Requirement.
Go over the lines below, and when one contains the word "условиях", copy it.

___ Exercise inputs ___

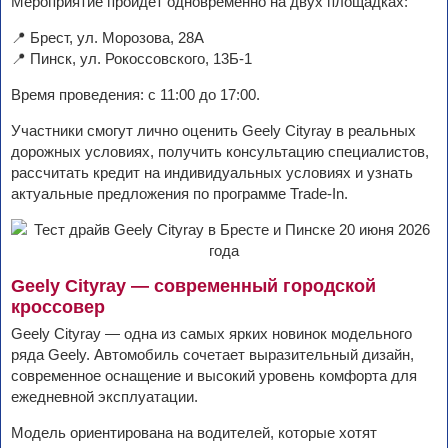
Мероприятие пройдет одновременно на двух площадках:
📍 Брест, ул. Морозова, 28А
📍 Пинск, ул. Рокоссовского, 13Б-1
Время проведения: с 11:00 до 17:00.
Участники смогут лично оценить Geely Cityray в реальных
дорожных условиях, получить консультацию специалистов,
рассчитать кредит на индивидуальных условиях и узнать
актуальные предложения по программе Trade-In.
Geely Cityray — современный городской
кроссовер
Geely Cityray — одна из самых ярких новинок модельного
ряда Geely. Автомобиль сочетает выразительный дизайн,
современное оснащение и высокий уровень комфорта для
ежедневной эксплуатации.
Модель ориентирована на водителей, которые хотят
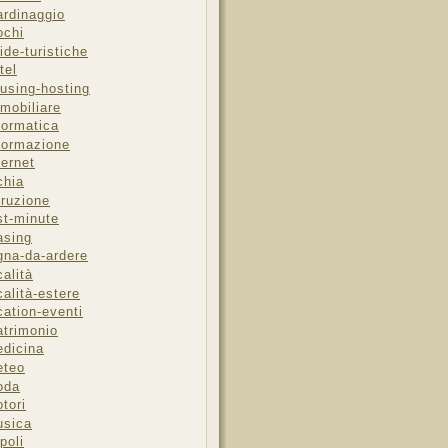
ardinaggio
ochi
ide-turistiche
tel
using-hosting
mobiliare
formatica
formazione
ternet
chia
truzione
st-minute
asing
gna-da-ardere
calità
calità-estere
cation-eventi
trimonio
dicina
eteo
oda
tori
sica
poli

___

Answer.
дорожных условиях, получить консультацию специалистов,
рассчитать кредит на индивидуальных условиях и узнать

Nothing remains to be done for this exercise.